3. The big stuff. If there is one thing the French know how to do – it’s huge, awe-inspiring monuments. Scale is everything – yet the overall effect is somehow subtle rather than intimidating.
4. Warm spiced red wine in the Tuileries. Perfection. We were also given free cookies by some American dude – I know it’s like Abduction Avoidance 101 to not eat free candy from strangers but we’re OK so maybe that moral needs re-looking at.
5. Colette. Pretty people, pretty stuff.
6. Hanging out with Jess, who rules. She likes: bolied eggs, obscene hats and giving herself DIY haircuts without telling anyone. Here’s our homage to Sartorialist-style Tulieries shots.
7. NIGHTCRUISE. Down the Seine! My face froze and I think it was singlehandedly responsible for my post-Paris mega cold but I stand by it.

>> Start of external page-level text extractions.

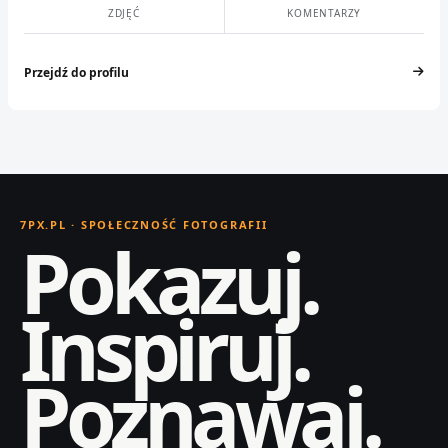
ZDJĘĆ
KOMENTARZY
Przejdź do profilu
7PX.PL · SPOŁECZNOŚĆ FOTOGRAFII
Pokazuj.
Inspiruj.
Poznawaj.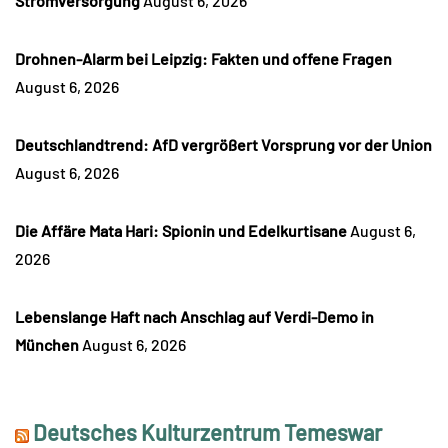
Stromversorgung
August 6, 2026
Drohnen-Alarm bei Leipzig: Fakten und offene Fragen
August 6, 2026
Deutschlandtrend: AfD vergrößert Vorsprung vor der Union
August 6, 2026
Die Affäre Mata Hari: Spionin und Edelkurtisane
August 6,
2026
Lebenslange Haft nach Anschlag auf Verdi-Demo in
München
August 6, 2026
Deutsches Kulturzentrum Temeswar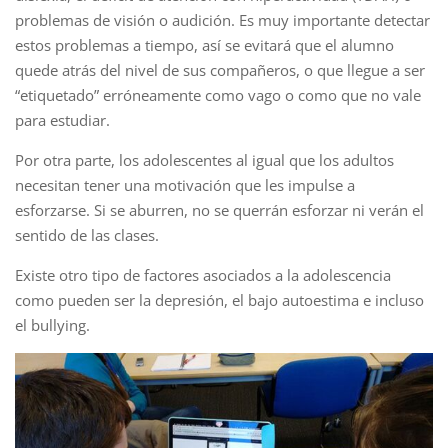
problemas de visión o audición. Es muy importante detectar
estos problemas a tiempo, así se evitará que el alumno
quede atrás del nivel de sus compañeros, o que llegue a ser
“etiquetado” erróneamente como vago o como que no vale
para estudiar.
Por otra parte, los adolescentes al igual que los adultos
necesitan tener una motivación que les impulse a
esforzarse. Si se aburren, no se querrán esforzar ni verán el
sentido de las clases.
Existe
otro tipo de factores asociados a la adolescencia
como pueden ser la depresión, el bajo autoestima e incluso
el bullying.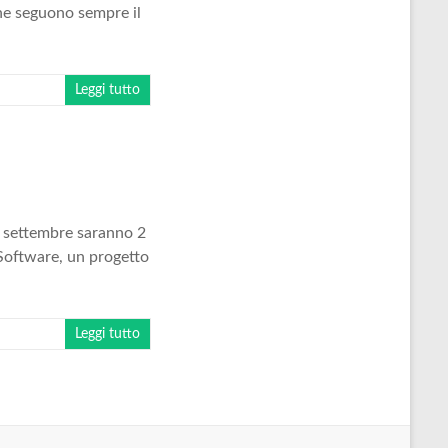
he seguono sempre il
Leggi tutto
4 settembre saranno 2
 Software, un progetto
Leggi tutto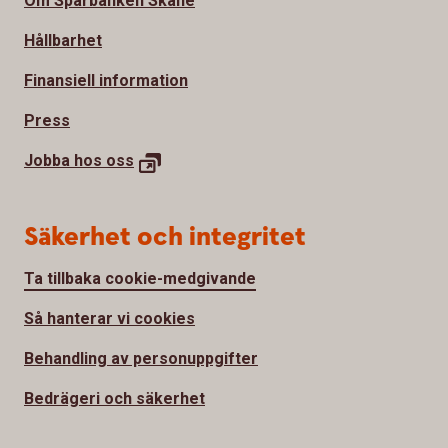
Om Sparbanken Skåne
Hållbarhet
Finansiell information
Press
Jobba hos oss
Säkerhet och integritet
Ta tillbaka cookie-medgivande
Så hanterar vi cookies
Behandling av personuppgifter
Bedrägeri och säkerhet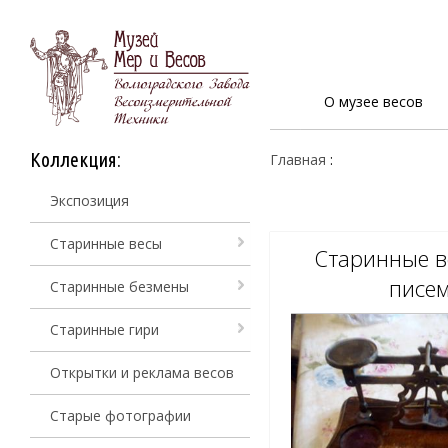
О музее весов
Коллекция:
Главная
:
Экспозиция
Старинные весы
Старинные в
писе
Старинные безмены
Старинные гири
Открытки и реклама весов
Старые фотографии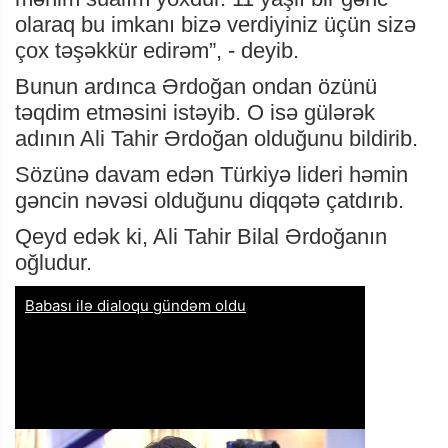
olaraq bu imkanı bizə verdiyiniz üçün sizə
çox təşəkkür edirəm”, - deyib.
Bunun ardınca Ərdoğan ondan özünü
təqdim etməsini istəyib. O isə gülərək
adının Ali Tahir Ərdoğan olduğunu bildirib.
Sözünə davam edən Türkiyə lideri həmin
gəncin nəvəsi olduğunu diqqətə çatdırıb.
Qeyd edək ki, Ali Tahir Bilal Ərdoğanın
oğludur.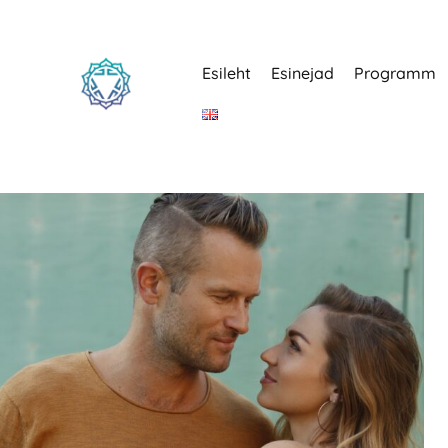
Esileht
Esinejad
Programm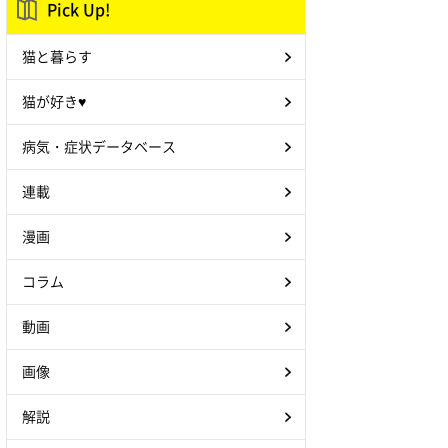
Pick Up!
猫と暮らす
猫が好き♥
病気・症状データベース
連載
漫画
コラム
動画
画像
解説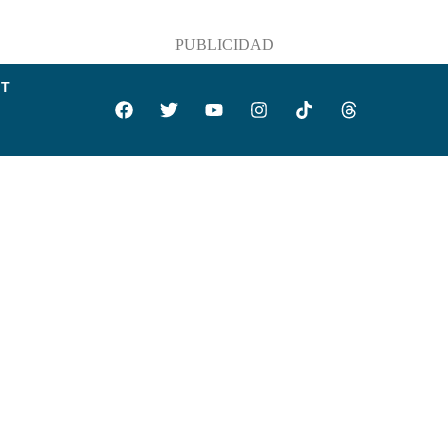
PUBLICIDAD
IT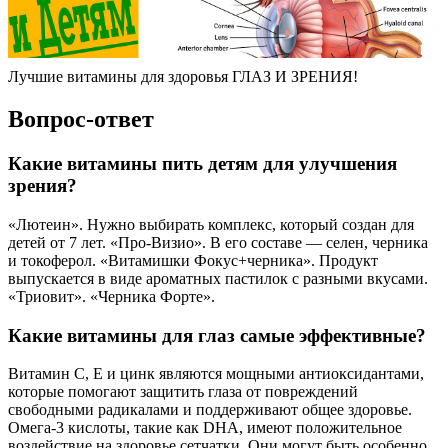
Лучшие витамины для здоровья ГЛАЗ И ЗРЕНИЯ!
Вопрос-ответ
Какие витамины пить детям для улучшения
зрения?
«Лютеин». Нужно выбирать комплекс, который создан для
детей от 7 лет. «Про-Визио». В его составе — селен, черника
и токоферол. «Витамишки Фокус+черника». Продукт
выпускается в виде ароматных пастилок с разными вкусами.
«Триовит». «Черника Форте».
Какие витамины для глаз самые эффективные?
Витамин C, E и цинк являются мощными антиоксидантами,
которые помогают защитить глаза от повреждений
свободными радикалами и поддерживают общее здоровье.
Омега-3 кислоты, такие как DHA, имеют положительное
воздействие на здоровье сетчатки. Они могут быть особенно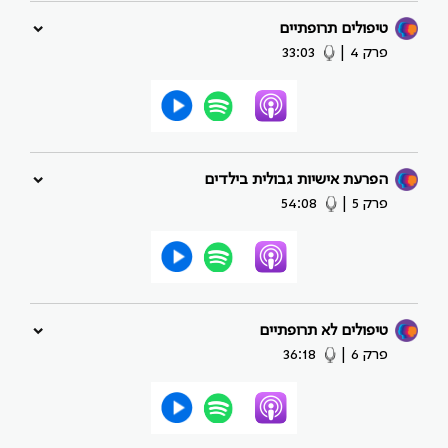
טיפולים תרופתיים
פרק 4
|
33:03
הפרעת אישיות גבולית בילדים
פרק 5
|
54:08
טיפולים לא תרופתיים
פרק 6
|
36:18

8. The Montparnasse Cemetery. Not creepy at all. A quiet, relatively tourist-free zone, peaceful, crisp and still. We spent about 793 hours looking for Man Ray and Brassai – and Serge Gainsbourg’s spot made me smile.
9. Just everything.
Here are things about Paris no one tells you:
1. The coffee is terrible. Just, really really bad. And I thought London sucked! Starbucks is actually your best option most of the time and I don’t say that lightly. The only good cup we had was at a vaguely Australian-themed café Kooka Boora thanks to an insider tip from the ever-so-helpful Ben. Otherwise it was fairly, by which I mean totally, undrinkable.
2. Hotdogs have two sausages!
3. People stare at you. I mean, really eyeball you – and shamelessly. ESPECIALLY on the metro, but pretty much everywhere. The thing is: you have no idea if it’s good or bad, because the French, their faces are made to keep secrets! Judgemental secrets! Or secret admiration! Who the fuck knows.
4. They like speaking English.
5. I’m pretty sure if a bar has a blue light that means it’s a gay bar. I might be wrong here, can anyone confirm or deny?
6. Opening hours are suggestions only. You can pretty safely ignore them. People seem to open and close their businesses as and when they want; which sounds haughty, and maybe it is, but I can dig it.